The first few nights felt like an extended sleepover with a
fun girlfriend: We ate macaroni and cheese out of the pan, we made prank calls to boys we liked, and in a not-so-wise move we gave each other homemade tattoos with sewing needles and India ink. But despite the fun, I missed my dad and life at the yellow house. I felt awful for the way I'd acted toward my dad and Sandy. Sandy, who I'd wished was my mom, who'd tried so hard to blend our two families and make the new family in the yellow house work. I'd taken her for granted, and worse. And my dad, who'd stepped in and taken me from my mom's house once he realized what was happening there.

A few days after I moved in with Mary, a letter came for me. A letter from my dad. In it, he said that he knew, no matter how dark things got or seemed for me, that I was going to be okay. That I was strong and that I could do anything I wanted. He said I was always welcome at the yellow house. After all I'd put him through, my dad still loved me and still believed in me. I'd been planning to pay my rent with earnings from my magazine subscription job, but in the letter my dad offered to pay it. I only had to pay my food, clothing, and bills.

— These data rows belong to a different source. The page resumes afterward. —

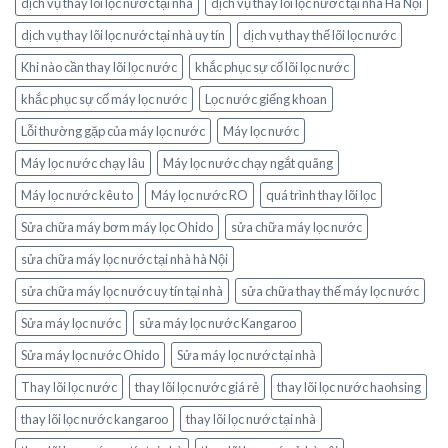
dịch vụ thay lõi lọc nước tại nhà
dịch vụ thay lõi lọc nước tại nhà Hà Nội
dịch vụ thay lõi lọc nước tại nhà uy tín
dịch vụ thay thế lõi lọc nước
Khi nào cần thay lõi lọc nước
khắc phục sự cố lõi lọc nước
khắc phục sự cố máy lọc nước
Lọc nước giếng khoan
Lỗi thường gặp của máy lọc nước
Máy lọc nước
Máy lọc nước chạy lâu
Máy lọc nước chạy ngắt quãng
Máy lọc nước kêu to
Máy lọc nước RO
quá trình thay lõi lọc
Sửa chữa máy bơm máy lọc Ohido
sửa chữa máy lọc nước
sửa chữa máy lọc nước tại nhà hà Nội
sửa chữa máy lọc nước uy tín tại nhà
sửa chữa thay thế máy lọc nước
Sửa máy lọc nước
sửa máy lọc nước Kangaroo
Sửa máy lọc nước Ohido
Sửa máy lọc nước tại nhà
Thay lõi lọc nước
thay lõi lọc nước giá rẻ
thay lõi lọc nước haohsing
thay lõi lọc nước kangaroo
thay lõi lọc nước tại nhà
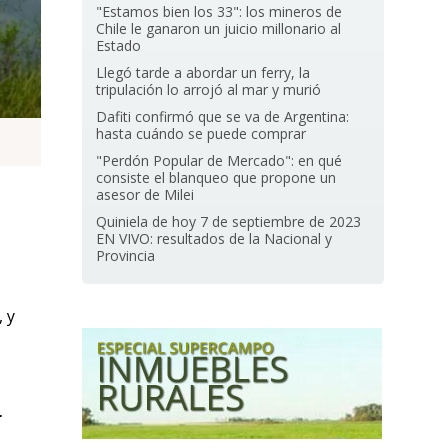
"Estamos bien los 33": los mineros de
Chile le ganaron un juicio millonario al
Estado
Llegó tarde a abordar un ferry, la
tripulación lo arrojó al mar y murió
Dafiti confirmó que se va de Argentina:
hasta cuándo se puede comprar
"Perdón Popular de Mercado": en qué
consiste el blanqueo que propone un
asesor de Milei
Quiniela de hoy 7 de septiembre de 2023
EN VIVO: resultados de la Nacional y
Provincia
 y
r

I started going back to the yellow house every Sunday. I'd bring my laundry and we'd eat lunch—Sandy, Beth, and my brother, too, if they were around—and then we'd go to a movie. Sometimes my dad, who is a relentless audiophile, would take me with him to stereo stores to scout out gear. He'd buy a few pieces of equipment and then back at home he'd test out the sound quality of one turntable cartridge versus another, one set of speakers versus another, one subwoofer versus another. We'd take turns sitting in the prime listening spot in the living room, and judging by the high notes in Mozart's
The Marriage of Figaro,
the mid notes in a Beatles song, and the voice quality on an Emmylou Harris record (later Aimee Mann), we'd decide which pieces could stay and which ones had to be returned.

Afterward, my dad would drive me back to Mary's and in the car I'd tell him about school, or whatever job I happened to be working, or whatever boy I happened to be dating. I could tell my dad anything and I wanted to, because he always gave me the best advice.

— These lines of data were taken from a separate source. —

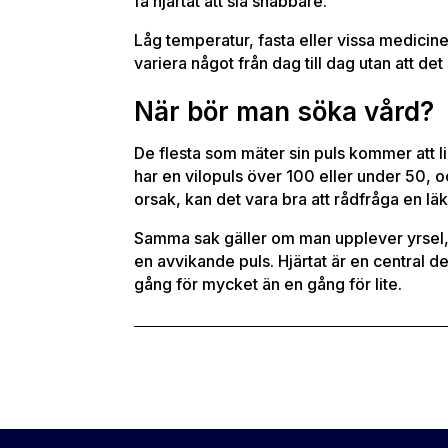
få hjärtat att slå snabbare.
Låg temperatur, fasta eller vissa medicin
variera något från dag till dag utan att det
När bör man söka vård?
De flesta som mäter sin puls kommer att l
har en vilopuls över 100 eller under 50, oc
orsak, kan det vara bra att rådfråga en lä
Samma sak gäller om man upplever yrsel,
en avvikande puls. Hjärtat är en central de
gång för mycket än en gång för lite.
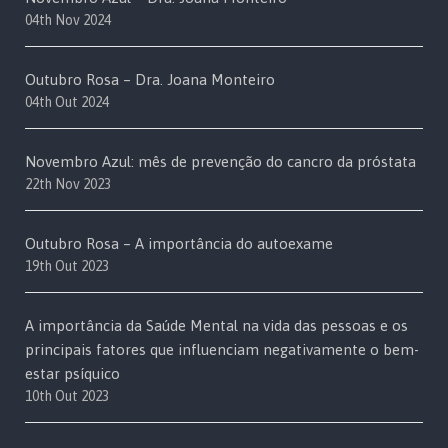
04th Nov 2024
Outubro Rosa – Dra. Joana Monteiro
04th Out 2024
Novembro Azul: mês de prevenção do cancro da próstata
22th Nov 2023
Outubro Rosa – A importância do autoexame
19th Out 2023
A importância da Saúde Mental na vida das pessoas e os
principais fatores que influenciam negativamente o bem-
estar psíquico
10th Out 2023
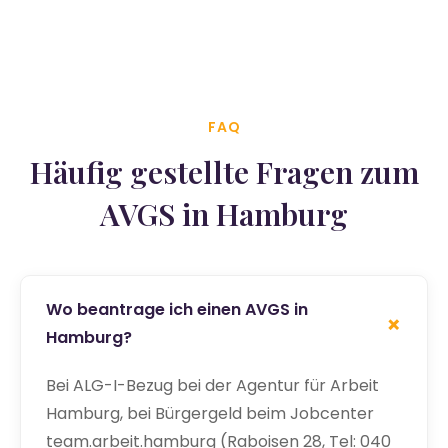
FAQ
Häufig gestellte Fragen zum
AVGS in Hamburg
Wo beantrage ich einen AVGS in
+
Hamburg?
Bei ALG-I-Bezug bei der Agentur für Arbeit
Hamburg, bei Bürgergeld beim Jobcenter
team.arbeit.hamburg (Raboisen 28, Tel: 040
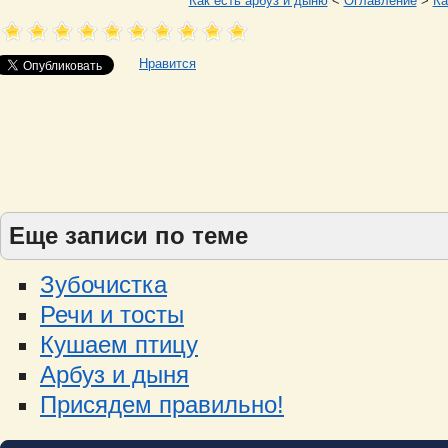
Как есть арбуз и дыню
<
Оглавление
>
Ка
Нравится
Еще записи по теме
Зубочистка
Речи и тосты
Кушаем птицу
Арбуз и дыня
Присядем правильно!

I'd wanted to move out, and I should have been thrilled. And in many ways I was. But moving out of the closest thing I'd ever known to a normal house confirmed the suspicion I'd always held: There was something wrong with me. Something had turned in me, gone rotten during those years I lived mostly with my mom, and now I just couldn't fit into a family.

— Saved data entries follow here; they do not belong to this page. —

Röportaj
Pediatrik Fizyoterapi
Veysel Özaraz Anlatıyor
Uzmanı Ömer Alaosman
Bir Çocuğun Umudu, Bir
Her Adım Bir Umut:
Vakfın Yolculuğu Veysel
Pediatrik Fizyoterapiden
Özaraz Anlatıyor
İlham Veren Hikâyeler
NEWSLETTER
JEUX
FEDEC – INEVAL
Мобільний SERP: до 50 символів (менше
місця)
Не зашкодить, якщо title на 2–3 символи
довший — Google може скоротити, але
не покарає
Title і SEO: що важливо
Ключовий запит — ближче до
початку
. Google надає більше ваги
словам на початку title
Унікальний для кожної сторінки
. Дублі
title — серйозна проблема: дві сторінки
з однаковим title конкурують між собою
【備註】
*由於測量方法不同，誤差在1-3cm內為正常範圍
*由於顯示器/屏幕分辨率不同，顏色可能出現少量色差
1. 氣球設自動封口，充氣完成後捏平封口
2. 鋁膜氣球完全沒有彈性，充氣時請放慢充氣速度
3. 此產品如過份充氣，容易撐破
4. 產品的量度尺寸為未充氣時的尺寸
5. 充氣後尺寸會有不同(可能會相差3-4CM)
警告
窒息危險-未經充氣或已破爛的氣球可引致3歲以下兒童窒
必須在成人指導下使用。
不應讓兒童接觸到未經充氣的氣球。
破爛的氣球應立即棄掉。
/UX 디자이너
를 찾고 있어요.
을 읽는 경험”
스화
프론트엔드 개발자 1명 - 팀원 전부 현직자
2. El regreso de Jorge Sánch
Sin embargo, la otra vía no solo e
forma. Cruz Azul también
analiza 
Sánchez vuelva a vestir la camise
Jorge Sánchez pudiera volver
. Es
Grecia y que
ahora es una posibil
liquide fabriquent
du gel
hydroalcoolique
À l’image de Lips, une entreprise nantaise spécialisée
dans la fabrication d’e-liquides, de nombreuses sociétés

Almost all of my friends were older than I was. One of them helped me get a fake ID with my picture on it, so I could go to bars to see bands with my friends. Though I continued to go to high school, half the time I forgot how old (or really how young) I actually was. I felt both too old and too young at the same time.

I moved constantly: After a few months Mary and I decided two rooms weren't enough, so we found a bigger place. Six months after that, we amicably parted ways, each moving into bigger places with groups of people. I moved seven times in two years.

I hardly owned anything and I liked it that way. I was writing poetry and snippets of stories in spiral notebooks, and when I got to the end of one, I'd toss it out. I wish I still had the letter my dad sent me the first week I lived at Mary's, but like most things, it wound up in the trash. I even threw away the Polaroids from the day Sandy took me to the private zoo, including one in which I, wearing an emerald green halter top that she had made for me, sat on the back of a tiger and smiled nervously. Throwing things out wasn't a conscious attempt to avoid being like my mother—I just didn't like the thought of being weighed down or tied to one place. I liked to be able to look around wherever
I was living and know that I could be out of there in a matter of hours if I needed to. I'm still like that.

MY MOTHER AND
I saw each other every few weeks or so after I moved out of the yellow house. I'd stop by while I was visiting my dad and Sandy on a Sunday, and my mom would sit at her kitchen table, drinking coffee while I did the dishes or organized the pantry. Sometimes we went shopping together, to Target or one of the thrift shops: Ragstock or Savers or the Salvation Army. Ragstock's main location was downtown, in an enormous warehouse filled with barrels of musty secondhand clothes. You had to practically climb inside the barrels to find the best things and you had to dedicate hours to the hunt. My mother was friends with the manager, Sharon, who was the buyer for all the Ragstock stores. Sharon saw everything as it came in and if something struck her as “very Helen,” she'd put it aside for my mom. She also gave my mother discounts on the already bargain prices. I liked going there with my mom—I hadn't yet begun to see excessive shopping as a link in my mother's mental problems. I liked watching her laughing with Sharon, seeing my mother's natural sense of humor and charm come out. I even liked the look of concentration on her face as she dug through the barrels, the satisfaction when she found a particularly pretty cashmere sweater, maybe one with beads or sequins—“Oh look, Jessie, it's from the 1940s,” she'd exclaim.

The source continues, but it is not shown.